## Assigned task
Repeat exactly the lines running from the first line of the data to the line containing "O preço do nyoro irá aumentar?", both ends included, and nothing else; drop the pictures.

Supplied data START

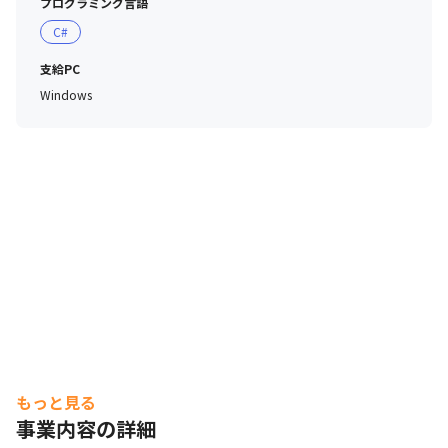
プログラミング言語
C#
支給PC
Windows
もっと見る
事業内容の詳細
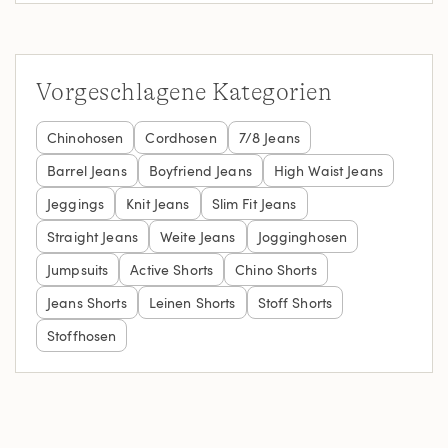
Vorgeschlagene Kategorien
Chinohosen
Cordhosen
7/8 Jeans
Barrel Jeans
Boyfriend Jeans
High Waist Jeans
Jeggings
Knit Jeans
Slim Fit Jeans
Straight Jeans
Weite Jeans
Jogginghosen
Jumpsuits
Active Shorts
Chino Shorts
Jeans Shorts
Leinen Shorts
Stoff Shorts
Stoffhosen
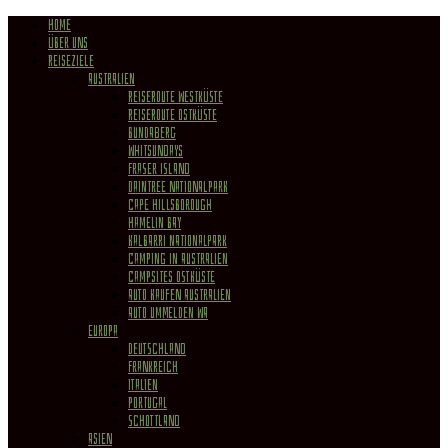
HOME
ÜBER UNS
REISEZIELE
Australien
Reiseroute Westküste
Reiseroute Ostküste
Bundaberg
Whitsundays
Fraser Island
Daintree Nationalpark
Cape Hillsborough
Hamelin Bay
Kalbarri Nationalpark
Camping in Australien
Campsites Ostküste
Auto kaufen Australien
Auto ummelden WA
Europa
Deutschland
Frankreich
Italien
Portugal
Schottland
Asien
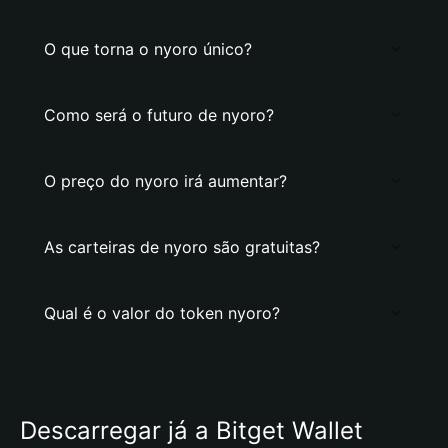
O que torna o nyoro único?
Como será o futuro de nyoro?
O preço do nyoro irá aumentar?
As carteiras de nyoro são gratuitas?
Qual é o valor do token nyoro?
Descarregar já a Bitget Wallet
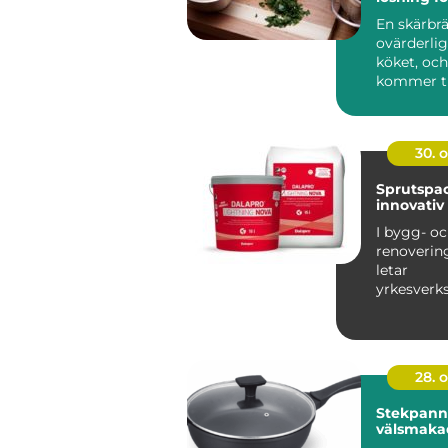
En skärbrä
ovärderlig
köket, och
kommer ti.
30. 
Sprutspac
innovativ
I bygg- o
renoverin
letar
yrkesver
gör-det-sj
ständig...
28. 
Stekpanno
välsmaka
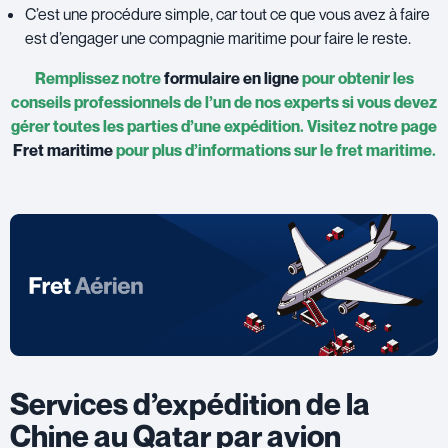
C’est une procédure simple, car tout ce que vous avez à faire
est d’engager une compagnie maritime pour faire le reste.
Remplissez notre
formulaire en ligne
pour obtenir les
conseils professionnels de l’un de nos experts si vous devez
gérer toutes les parties d’une expédition. Visitez notre page
Fret maritime
pour plus d’informations sur le fret maritime.
Services d’expédition de la
Chine au Qatar par avion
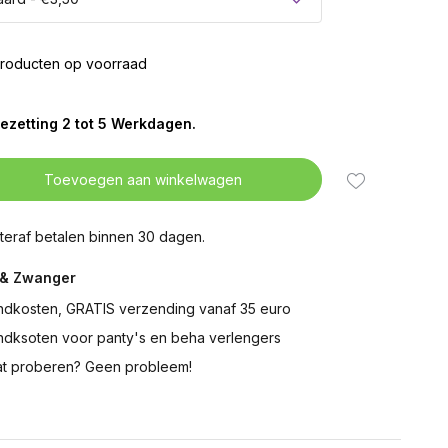
roducten op voorraad
ezetting 2 tot 5 Werkdagen.
Toevoegen aan winkelwagen
teraf betalen binnen 30 dagen.
& Zwanger
ndkosten, GRATIS verzending vanaf 35 euro
ndksoten voor panty's en beha verlengers
t proberen? Geen probleem!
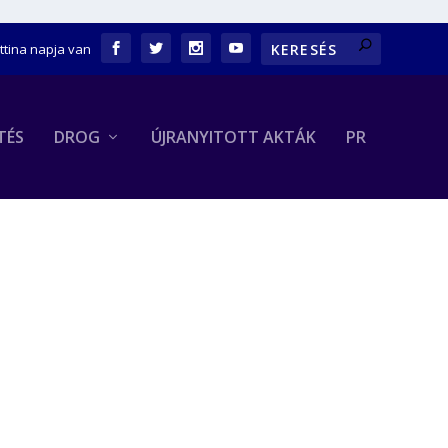
ettina napja van
TÉS
DROG
ÚJRANYITOTT AKTÁK
PR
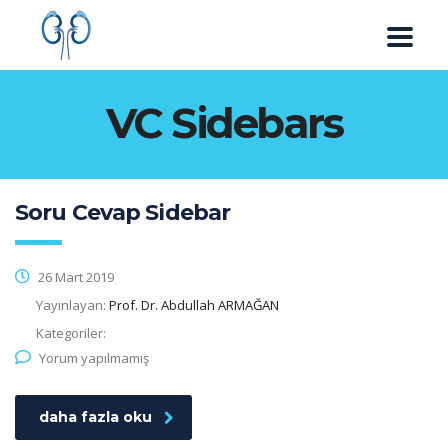
VC Sidebars
Soru Cevap Sidebar
26 Mart 2019
Yayınlayan:
Prof. Dr. Abdullah ARMAĞAN
Kategoriler:
Yorum yapılmamış
daha fazla oku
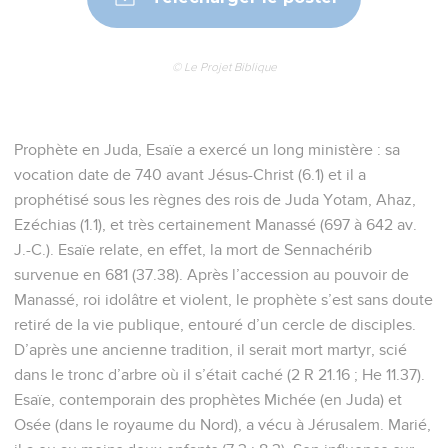
© Le Projet Biblique
Prophète en Juda, Esaïe a exercé un long ministère : sa
vocation date de 740 avant Jésus-Christ (6.1) et il a
prophétisé sous les règnes des rois de Juda Yotam, Ahaz,
Ezéchias (1.1), et très certainement Manassé (697 à 642 av.
J.-C.). Esaïe relate, en effet, la mort de Sennachérib
survenue en 681 (37.38). Après l’accession au pouvoir de
Manassé, roi idolâtre et violent, le prophète s’est sans doute
retiré de la vie publique, entouré d’un cercle de disciples.
D’après une ancienne tradition, il serait mort martyr, scié
dans le tronc d’arbre où il s’était caché (2 R 21.16 ; He 11.37).
Esaïe, contemporain des prophètes Michée (en Juda) et
Osée (dans le royaume du Nord), a vécu à Jérusalem. Marié,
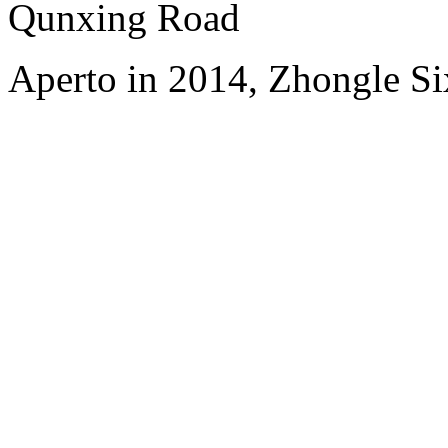
Qunxing Road
Aperto in 2014, Zhongle Six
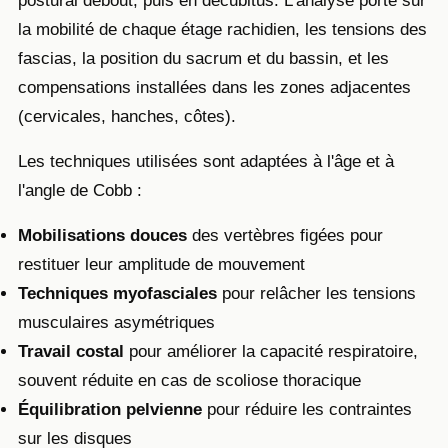
postural debout, puis en décubitus. L'analyse porte sur
la mobilité de chaque étage rachidien, les tensions des
fascias, la position du sacrum et du bassin, et les
compensations installées dans les zones adjacentes
(cervicales, hanches, côtes).
Les techniques utilisées sont adaptées à l'âge et à
l'angle de Cobb :
Mobilisations douces
des vertèbres figées pour
restituer leur amplitude de mouvement
Techniques myofasciales
pour relâcher les tensions
musculaires asymétriques
Travail costal
pour améliorer la capacité respiratoire,
souvent réduite en cas de scoliose thoracique
Équilibration pelvienne
pour réduire les contraintes
sur les disques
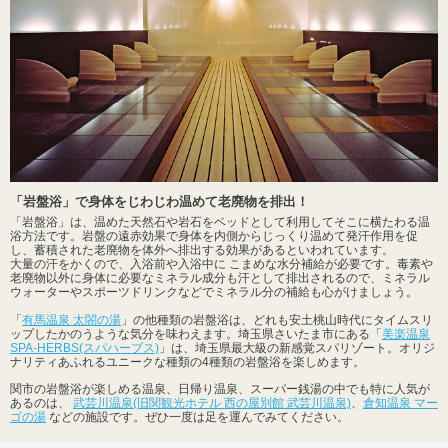
「岩盤浴」で身体をじわじわ温めて老廃物を排出！
「岩盤浴」は、温めた天然石や岩石をベッドとして利用してそこに横たわる温
浴方法です。岩盤の遠赤効果で身体を内側からじっくり温めて発汗作用を促
し、蓄積された老廃物を体外へ排出する効果があるといわれています。
大量の汗をかくので、入浴前や入浴中に こまめな水分補給が必要です。毒素や
老廃物以外に身体に必要なミネラル成分も汗として排出されるので、ミネラル
ウォーターやスポーツドリンクなどでミネラル分の補給も心がけましょう。
「
有馬温泉 太閤の湯
」の他種類の岩盤浴は、どれも安土桃山時代にタイムスリ
ップしたかのうような気分を味わえます。埼玉県さいたま市にある「
美楽温泉
SPA-HERBS(スパハーブス)
」は、埼玉県最大級の新感覚スパリゾート。オリジ
ナリティあふれるユニークな種類の4種類の岩盤浴を楽しめます。
関市の岩盤浴が楽しめる温泉、日帰り温泉、スーパー銭湯の中でも特に人気が
あるのは、
武芸川温泉(旧関観光ホテル 西の屋別館 武芸川温泉)
、
倉知温泉 マー
ゴの湯
などの施設です。ぜひ一度は足を運んでみてください。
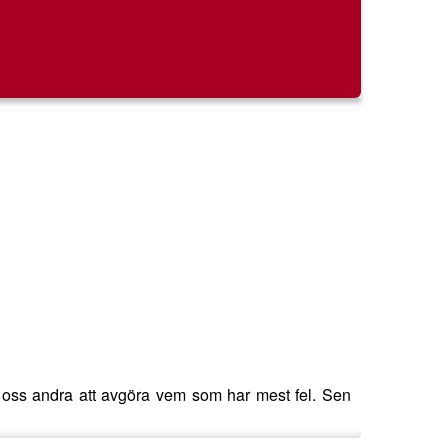
ill oss andra att avgöra vem som har mest fel. Sen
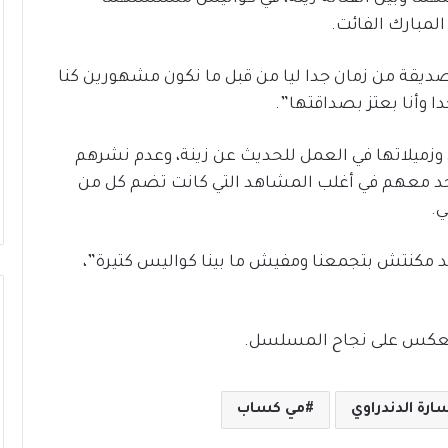
مبارك الفائت.
صديقة من زمان جدا ليا من قبل ما نكون مشهورين كنا
ا وأنا بعتز بصداقتها”.
زميلاتها في العمل للحديث عن زينة، وعدم نشرهم
د معهم في أغلب المشاهد التي كانت تضم كل من
ي.
 مكنتش بتجمعنا ومفيش ما بينا كواليس كتيرة”،
وانعكس على نجاح المسلسل.
ارة الدندراوي
مي كساب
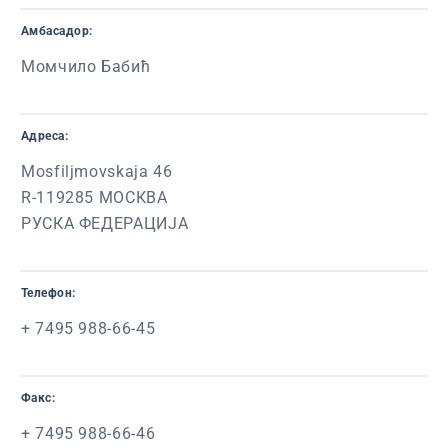
Амбасадор:
Момчило Бабић
Адреса:
Mosfiljmovskaja 46
R-119285 МОСКВА
РУСКА ФЕДЕРАЦИЈА
Телефон:
+ 7495 988-66-45
Факс:
+ 7495 988-66-46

Supplied data END

## Response below
プログラミング言語
C#
支給PC
Windows
もっと見る
事業内容の詳細
Vorgeschlagene Kategorien
Chinohosen
Cordhosen
7/8 Jeans
Barrel Jeans
Boyfriend Jeans
High Waist Jeans
Jeggings
Knit Jeans
Slim Fit Jeans
Straight Jeans
Weite Jeans
Jogginghosen
Jumpsuits
Active Shorts
Chino Shorts
Jeans Shorts
Leinen Shorts
Stoff Shorts
Stoffhosen
HOME
ÜBER UNS
REISEZIELE
Australien
Reiseroute Westküste
Reiseroute Ostküste
Bundaberg
Whitsundays
Fraser Island
Daintree Nationalpark
Cape Hillsborough
Hamelin Bay
Kalbarri Nationalpark
Camping in Australien
Campsites Ostküste
Auto kaufen Australien
Auto ummelden WA
Europa
Deutschland
Frankreich
Italien
Portugal
Schottland
Asien
O que torna o nyoro único?
Como será o futuro de nyoro?
O preço do nyoro irá aumentar?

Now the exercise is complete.